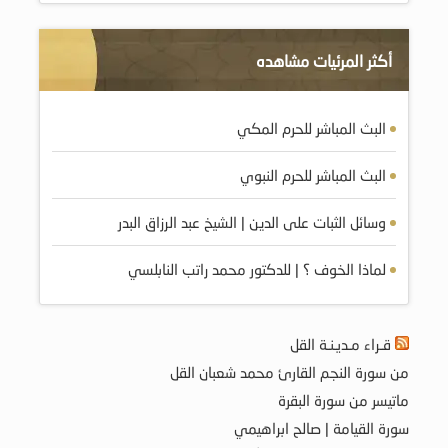
أكثر المرئيات مشاهده
البث المباشر للحرم المكي
البث المباشر للحرم النبوي
وسائل الثبات على الدين | الشيخ عبد الرزاق البدر
لماذا الخوف ؟ | للدكتور محمد راتب النابلسي
قـراء مـديـنـة القل
من سورة النجم القارئ محمد شعبان القل
ماتيسر من سورة البقرة
سورة القيامة | صالح ابراهيمي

===============

Exercise:
Since only the total is wanted, work out how many lines of the data above contain "محمد" and state it alone.

Result of the task:
2